### Exercise
Read through the listing below and copy each line in which the word "Política" occurs.

### Exercise inputs

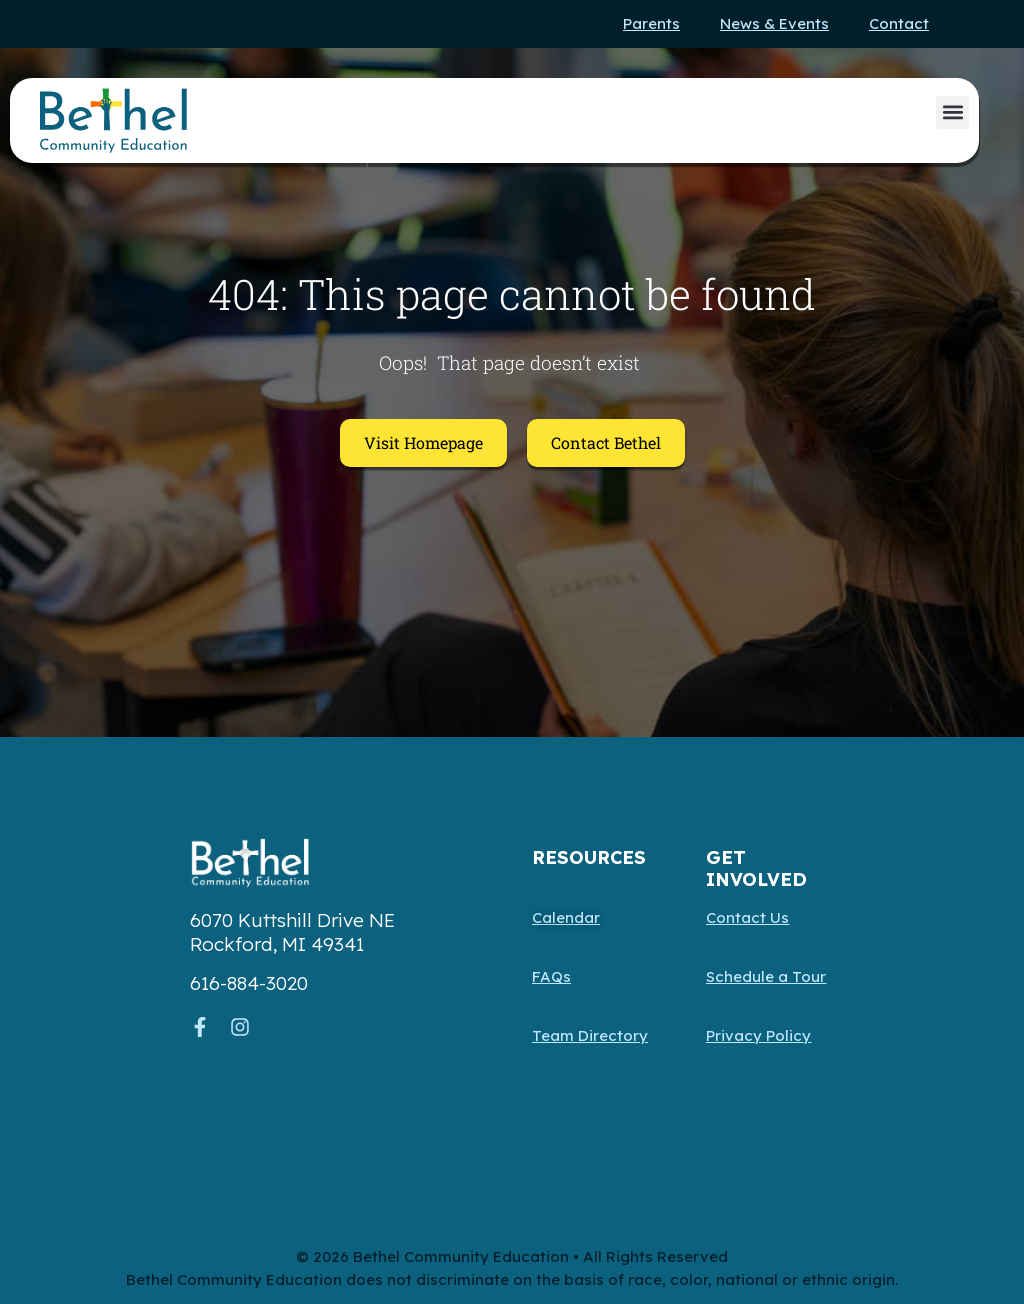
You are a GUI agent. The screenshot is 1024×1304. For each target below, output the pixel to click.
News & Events (774, 23)
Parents (651, 23)
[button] (952, 112)
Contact (899, 23)
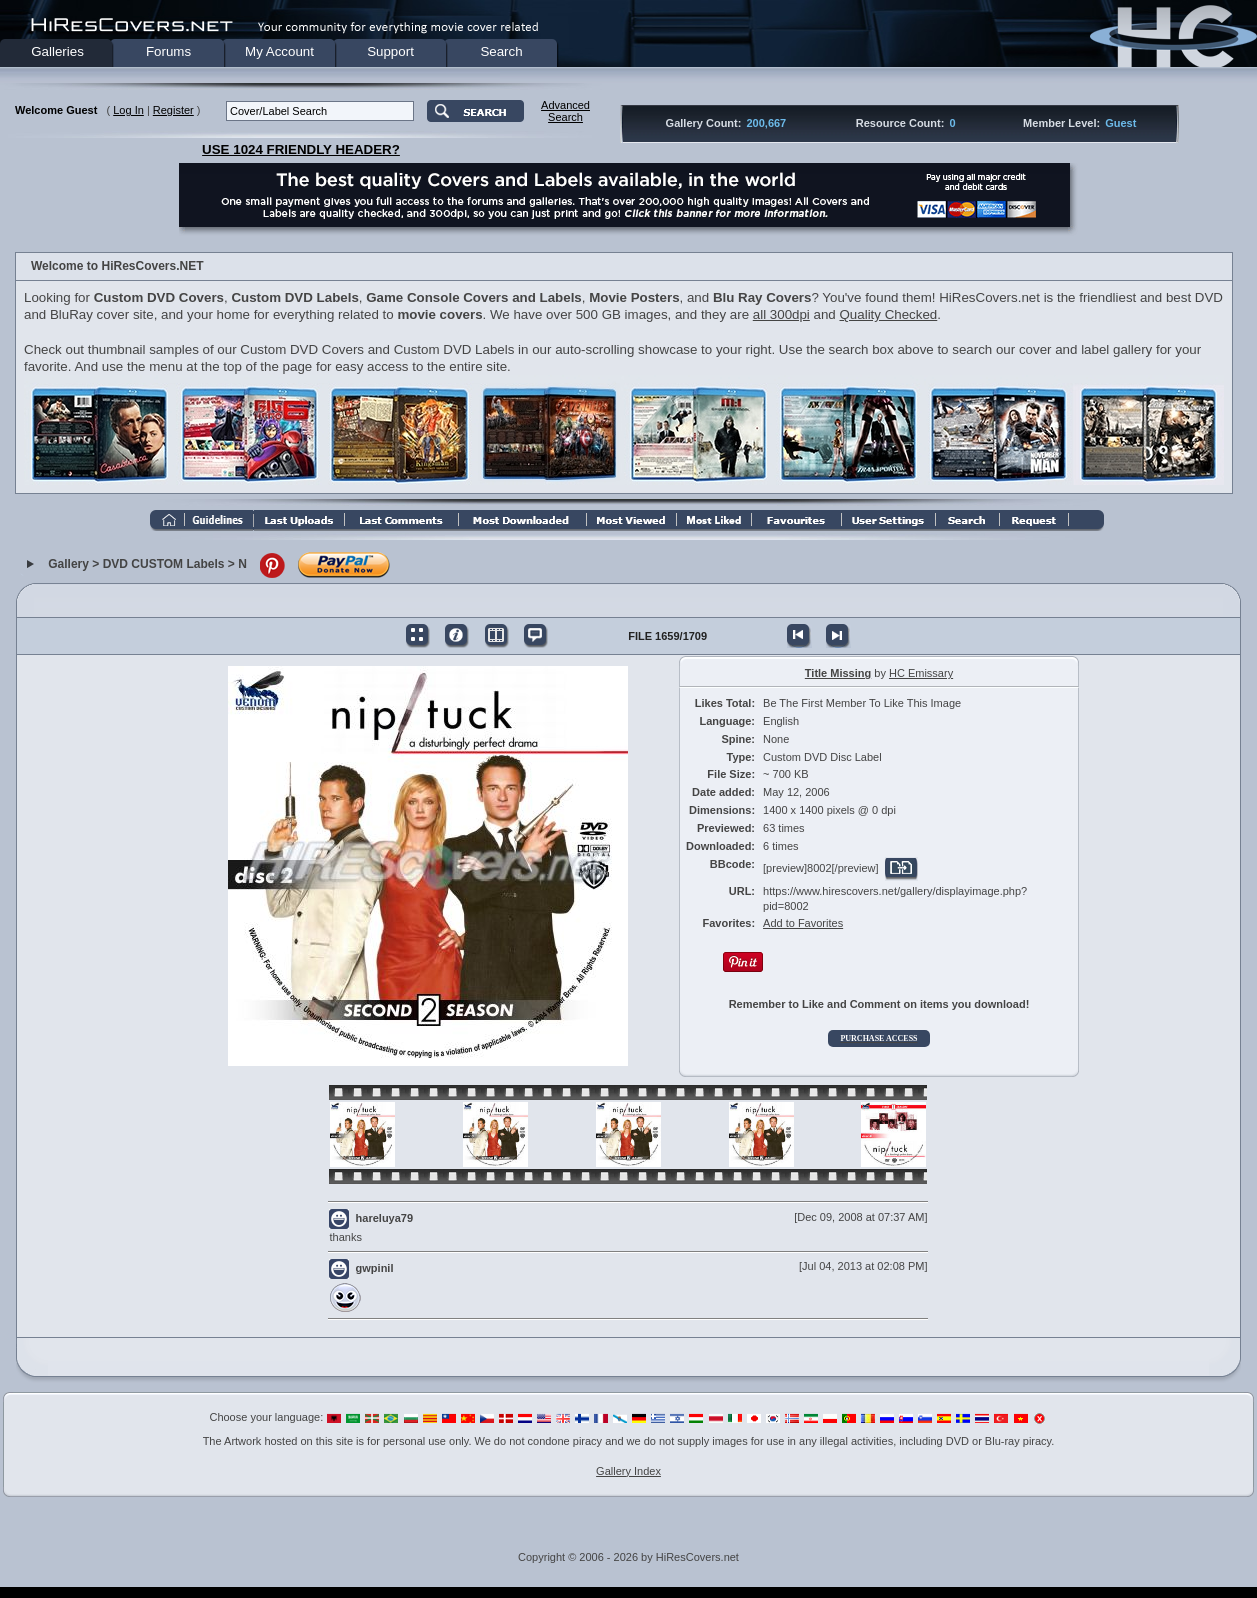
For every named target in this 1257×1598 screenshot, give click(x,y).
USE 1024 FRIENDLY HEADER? (301, 149)
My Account (279, 51)
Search (501, 51)
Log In (128, 110)
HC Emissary (921, 673)
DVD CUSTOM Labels (164, 564)
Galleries (57, 51)
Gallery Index (628, 1471)
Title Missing (838, 673)
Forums (168, 51)
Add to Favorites (803, 923)
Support (390, 51)
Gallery (68, 564)
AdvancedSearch (565, 111)
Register (173, 110)
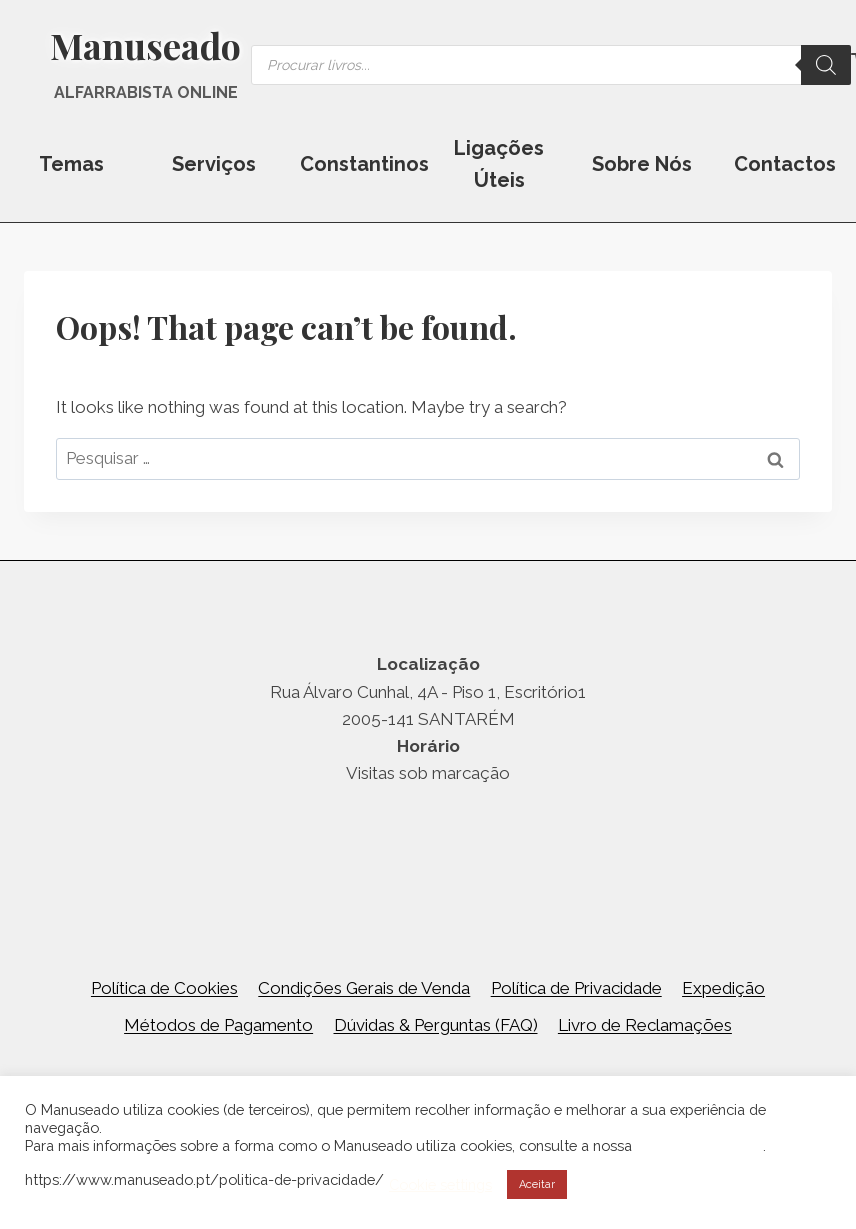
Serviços (214, 164)
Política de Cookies (164, 988)
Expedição (723, 988)
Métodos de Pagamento (218, 1025)
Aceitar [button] (537, 1184)
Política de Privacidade (576, 988)
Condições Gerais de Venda (364, 988)
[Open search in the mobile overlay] (551, 65)
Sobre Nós (642, 164)
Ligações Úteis (499, 164)
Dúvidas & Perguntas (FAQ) (436, 1025)
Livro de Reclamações (645, 1025)
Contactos (785, 164)
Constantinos (364, 164)
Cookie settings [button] (440, 1184)
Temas (71, 164)
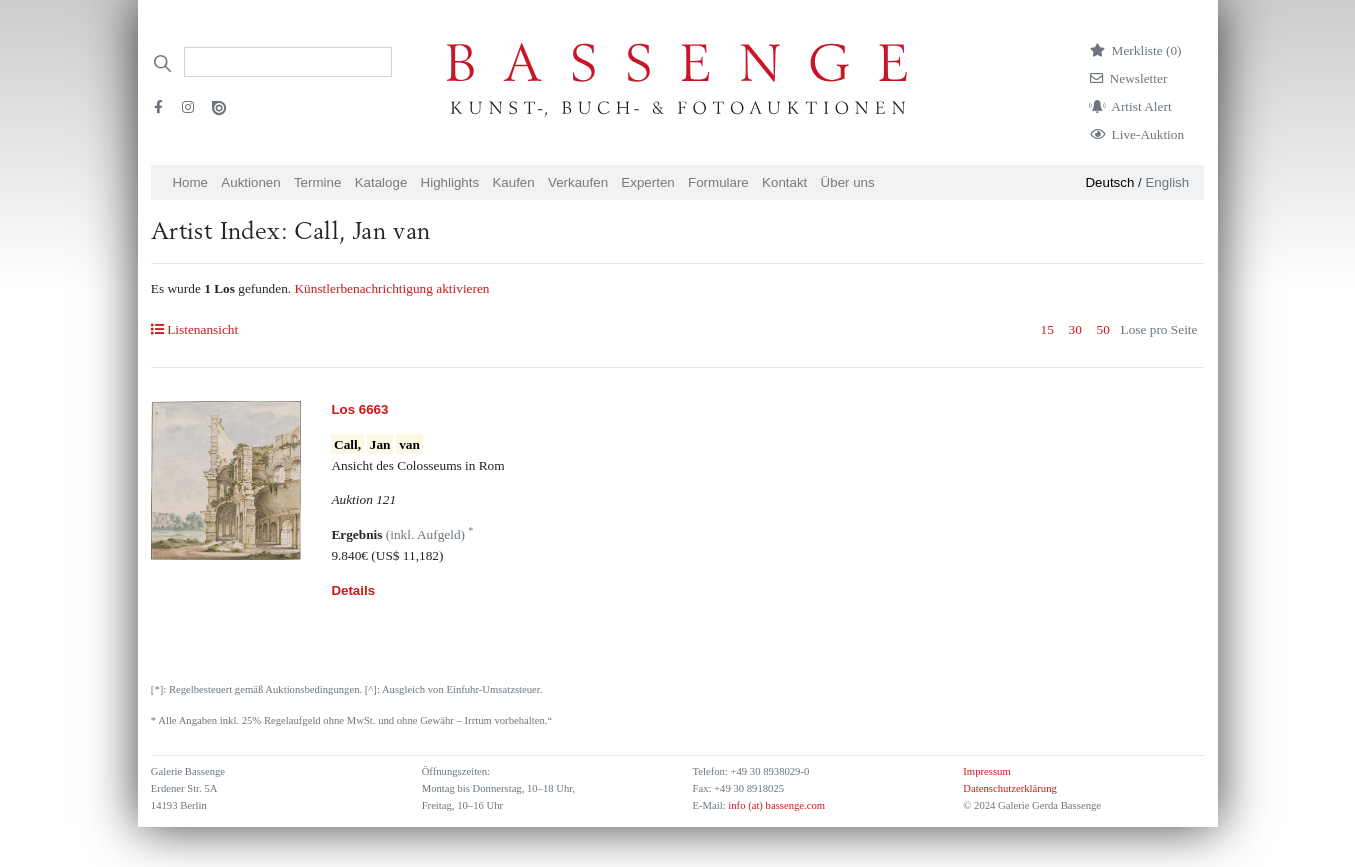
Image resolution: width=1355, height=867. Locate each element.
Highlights (450, 182)
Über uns (848, 182)
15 (1047, 329)
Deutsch (1109, 182)
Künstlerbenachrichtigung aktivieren (391, 288)
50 (1103, 329)
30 (1075, 329)
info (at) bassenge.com (775, 805)
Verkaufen (578, 182)
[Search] (288, 62)
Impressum (986, 771)
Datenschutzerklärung (1010, 788)
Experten (647, 182)
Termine (317, 182)
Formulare (718, 182)
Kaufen (513, 182)
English (1167, 182)
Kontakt (784, 182)
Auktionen (250, 182)
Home (190, 182)
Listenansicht (194, 329)
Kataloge (381, 182)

### Result for this exercise
Política de Cookies (164, 988)
Política de Privacidade (576, 988)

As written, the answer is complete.